Task goal >> After locating the line with "Fixed (Verified)", retype it and every later line exactly, stopping at the end of the records.

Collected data
++++++++++++++++++++
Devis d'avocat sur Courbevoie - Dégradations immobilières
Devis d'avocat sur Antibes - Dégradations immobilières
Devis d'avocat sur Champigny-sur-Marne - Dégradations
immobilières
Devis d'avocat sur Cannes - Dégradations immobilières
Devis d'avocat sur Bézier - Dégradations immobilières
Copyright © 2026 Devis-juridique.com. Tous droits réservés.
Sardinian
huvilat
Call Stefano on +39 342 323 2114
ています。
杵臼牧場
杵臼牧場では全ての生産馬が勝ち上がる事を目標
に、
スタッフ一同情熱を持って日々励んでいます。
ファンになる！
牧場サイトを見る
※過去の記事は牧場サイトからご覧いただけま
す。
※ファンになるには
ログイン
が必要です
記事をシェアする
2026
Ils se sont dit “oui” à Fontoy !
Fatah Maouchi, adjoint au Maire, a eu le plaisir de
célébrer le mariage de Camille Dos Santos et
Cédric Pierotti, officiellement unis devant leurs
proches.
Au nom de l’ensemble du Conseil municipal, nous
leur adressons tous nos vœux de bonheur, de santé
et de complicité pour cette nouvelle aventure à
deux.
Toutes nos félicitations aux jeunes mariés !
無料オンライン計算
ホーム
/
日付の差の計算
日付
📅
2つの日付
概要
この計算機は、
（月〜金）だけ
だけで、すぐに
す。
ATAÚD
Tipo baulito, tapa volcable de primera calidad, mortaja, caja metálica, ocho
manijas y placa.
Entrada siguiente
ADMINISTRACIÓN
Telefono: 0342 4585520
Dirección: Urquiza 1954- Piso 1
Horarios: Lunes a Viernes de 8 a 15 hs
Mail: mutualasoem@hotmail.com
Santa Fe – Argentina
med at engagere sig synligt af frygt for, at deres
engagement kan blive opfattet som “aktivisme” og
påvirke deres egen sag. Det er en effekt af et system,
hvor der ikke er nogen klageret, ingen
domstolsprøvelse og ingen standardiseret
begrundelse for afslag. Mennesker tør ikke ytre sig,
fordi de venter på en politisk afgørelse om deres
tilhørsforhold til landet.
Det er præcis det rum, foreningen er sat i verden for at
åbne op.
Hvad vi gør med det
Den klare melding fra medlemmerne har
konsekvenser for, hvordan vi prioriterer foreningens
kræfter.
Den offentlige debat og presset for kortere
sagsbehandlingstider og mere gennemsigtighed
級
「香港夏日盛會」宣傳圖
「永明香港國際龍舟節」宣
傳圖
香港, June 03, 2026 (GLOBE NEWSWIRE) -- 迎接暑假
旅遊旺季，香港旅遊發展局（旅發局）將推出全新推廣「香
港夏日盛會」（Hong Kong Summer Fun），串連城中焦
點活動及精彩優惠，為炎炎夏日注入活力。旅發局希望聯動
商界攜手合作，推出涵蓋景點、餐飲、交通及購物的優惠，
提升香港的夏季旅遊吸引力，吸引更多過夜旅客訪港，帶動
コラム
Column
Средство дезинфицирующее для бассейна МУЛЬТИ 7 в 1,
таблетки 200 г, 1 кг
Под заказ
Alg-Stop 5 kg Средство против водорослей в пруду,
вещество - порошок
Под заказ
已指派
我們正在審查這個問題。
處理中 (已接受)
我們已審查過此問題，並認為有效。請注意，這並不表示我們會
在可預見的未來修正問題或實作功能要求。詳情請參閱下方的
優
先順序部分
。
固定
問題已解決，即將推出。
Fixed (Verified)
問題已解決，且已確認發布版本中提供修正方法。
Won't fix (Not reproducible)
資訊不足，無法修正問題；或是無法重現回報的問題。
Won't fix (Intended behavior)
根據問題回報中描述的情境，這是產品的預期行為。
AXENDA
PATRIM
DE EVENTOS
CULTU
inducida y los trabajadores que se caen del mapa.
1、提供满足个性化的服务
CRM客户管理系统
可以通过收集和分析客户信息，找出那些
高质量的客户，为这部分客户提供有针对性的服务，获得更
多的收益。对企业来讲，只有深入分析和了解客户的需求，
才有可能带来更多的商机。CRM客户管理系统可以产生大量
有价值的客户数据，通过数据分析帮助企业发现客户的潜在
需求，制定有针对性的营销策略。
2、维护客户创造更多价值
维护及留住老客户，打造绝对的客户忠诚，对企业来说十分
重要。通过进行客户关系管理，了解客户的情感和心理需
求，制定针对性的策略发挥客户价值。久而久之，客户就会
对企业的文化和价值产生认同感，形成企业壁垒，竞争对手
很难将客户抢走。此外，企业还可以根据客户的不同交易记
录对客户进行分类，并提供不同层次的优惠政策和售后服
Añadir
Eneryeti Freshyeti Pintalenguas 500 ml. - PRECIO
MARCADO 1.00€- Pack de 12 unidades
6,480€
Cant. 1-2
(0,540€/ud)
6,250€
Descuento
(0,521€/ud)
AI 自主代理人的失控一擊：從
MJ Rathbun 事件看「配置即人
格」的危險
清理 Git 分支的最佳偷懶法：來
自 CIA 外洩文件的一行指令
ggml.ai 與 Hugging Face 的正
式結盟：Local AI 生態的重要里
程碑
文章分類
++++++++++++++++++++
Solution to this problem >>
Fixed (Verified)
問題已解決，且已確認發布版本中提供修正方法。
Won't fix (Not reproducible)
資訊不足，無法修正問題；或是無法重現回報的問題。
Won't fix (Intended behavior)
根據問題回報中描述的情境，這是產品的預期行為。
AXENDA
PATRIM
DE EVENTOS
CULTU
inducida y los trabajadores que se caen del mapa.
1、提供满足个性化的服务
CRM客户管理系统
可以通过收集和分析客户信息，找出那些
高质量的客户，为这部分客户提供有针对性的服务，获得更
多的收益。对企业来讲，只有深入分析和了解客户的需求，
才有可能带来更多的商机。CRM客户管理系统可以产生大量
有价值的客户数据，通过数据分析帮助企业发现客户的潜在
需求，制定有针对性的营销策略。
2、维护客户创造更多价值
维护及留住老客户，打造绝对的客户忠诚，对企业来说十分
重要。通过进行客户关系管理，了解客户的情感和心理需
求，制定针对性的策略发挥客户价值。久而久之，客户就会
对企业的文化和价值产生认同感，形成企业壁垒，竞争对手
很难将客户抢走。此外，企业还可以根据客户的不同交易记
录对客户进行分类，并提供不同层次的优惠政策和售后服
Añadir
Eneryeti Freshyeti Pintalenguas 500 ml. - PRECIO
MARCADO 1.00€- Pack de 12 unidades
6,480€
Cant. 1-2
(0,540€/ud)
6,250€
Descuento
(0,521€/ud)
AI 自主代理人的失控一擊：從
MJ Rathbun 事件看「配置即人
格」的危險
清理 Git 分支的最佳偷懶法：來
自 CIA 外洩文件的一行指令
ggml.ai 與 Hugging Face 的正
式結盟：Local AI 生態的重要里
程碑
文章分類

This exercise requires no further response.